GOAL OF THE EXERCISE: Pictures in the listing do not belong in the copy, which should repeat exactly the lines from the one holding "Informació geogràfica" through the last line.

EXTRACTED DATA:
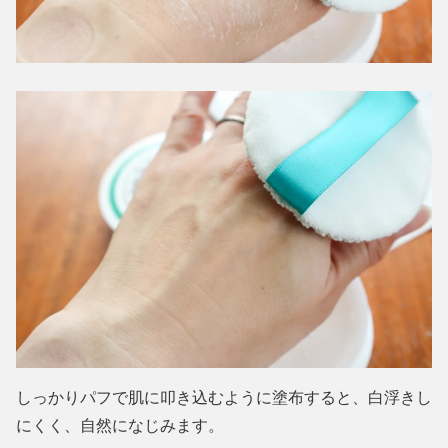
しっかりパフで肌に叩き込むように塗布すると、白浮きし
にくく、自然になじみます。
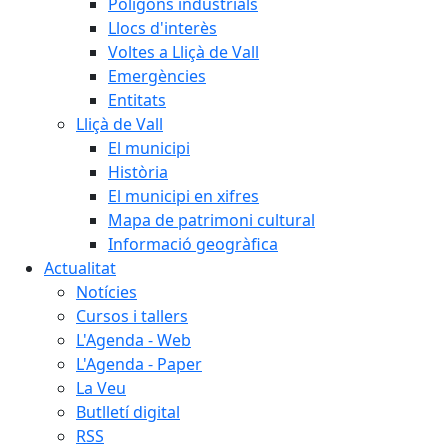
Polígons industrials
Llocs d'interès
Voltes a Lliçà de Vall
Emergències
Entitats
Lliçà de Vall
El municipi
Història
El municipi en xifres
Mapa de patrimoni cultural
Informació geogràfica
Actualitat
Notícies
Cursos i tallers
L'Agenda - Web
L'Agenda - Paper
La Veu
Butlletí digital
RSS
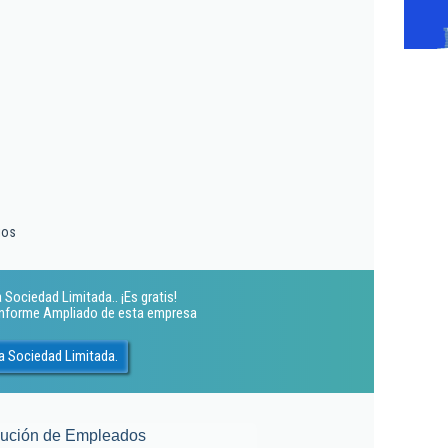
ios
 Sociedad Limitada.. ¡Es gratis!
 Informe Ampliado de esta empresa
a Sociedad Limitada.
lución de Empleados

SOLUTION TO THIS PROBLEM:
Informació geogràfica
Actualitat
Notícies
Cursos i tallers
L'Agenda - Web
L'Agenda - Paper
La Veu
Butlletí digital
RSS
ios
 Sociedad Limitada.. ¡Es gratis!
 Informe Ampliado de esta empresa
a Sociedad Limitada.
lución de Empleados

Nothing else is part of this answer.